» **Your assignment**
Check every line of the entries for "Dompierre", and copy the lines that hold it.

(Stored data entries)
* * * * * * *

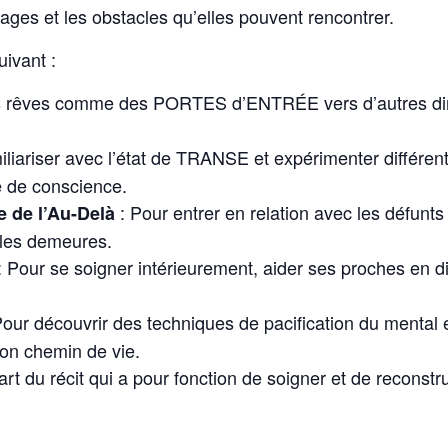
ages et les obstacles qu’elles pouvent rencontrer.
uivant :
es rêves comme des PORTES d’ENTRÉE vers d’autres dim
iliariser avec l’état de TRANSE et expérimenter différen
é de conscience.
: Pour entrer en relation avec les défunts
e de l’Au-Delà
lles demeures.
 Pour se soigner intérieurement, aider ses proches en di
our découvrir des techniques de pacification du mental e
son chemin de vie.
art du récit qui a pour fonction de soigner et de reconstru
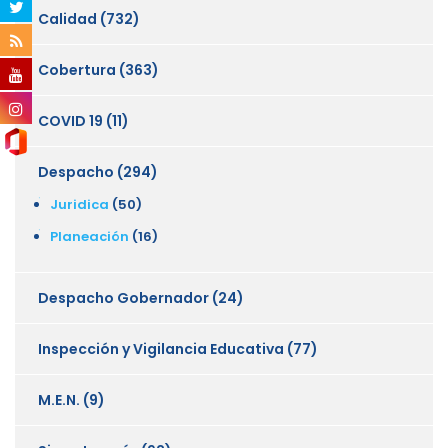
Calidad
(732)
Cobertura
(363)
COVID 19
(11)
Despacho
(294)
Juridica
(50)
Planeación
(16)
Despacho Gobernador
(24)
Inspección y Vigilancia Educativa
(77)
M.E.N.
(9)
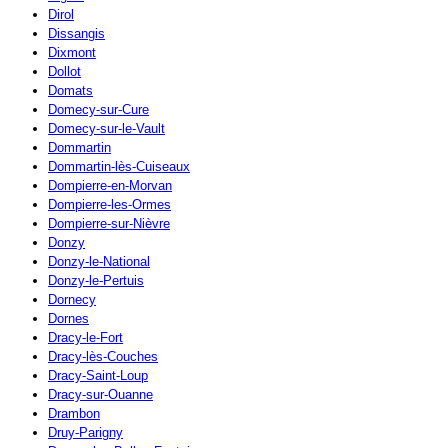
Dirol
Dissangis
Dixmont
Dollot
Domats
Domecy-sur-Cure
Domecy-sur-le-Vault
Dommartin
Dommartin-lès-Cuiseaux
Dompierre-en-Morvan
Dompierre-les-Ormes
Dompierre-sur-Nièvre
Donzy
Donzy-le-National
Donzy-le-Pertuis
Dornecy
Dornes
Dracy-le-Fort
Dracy-lès-Couches
Dracy-Saint-Loup
Dracy-sur-Ouanne
Drambon
Druy-Parigny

* * * * * * *

» **Response for this exercise**
Dompierre-en-Morvan
Dompierre-les-Ormes
Dompierre-sur-Nièvre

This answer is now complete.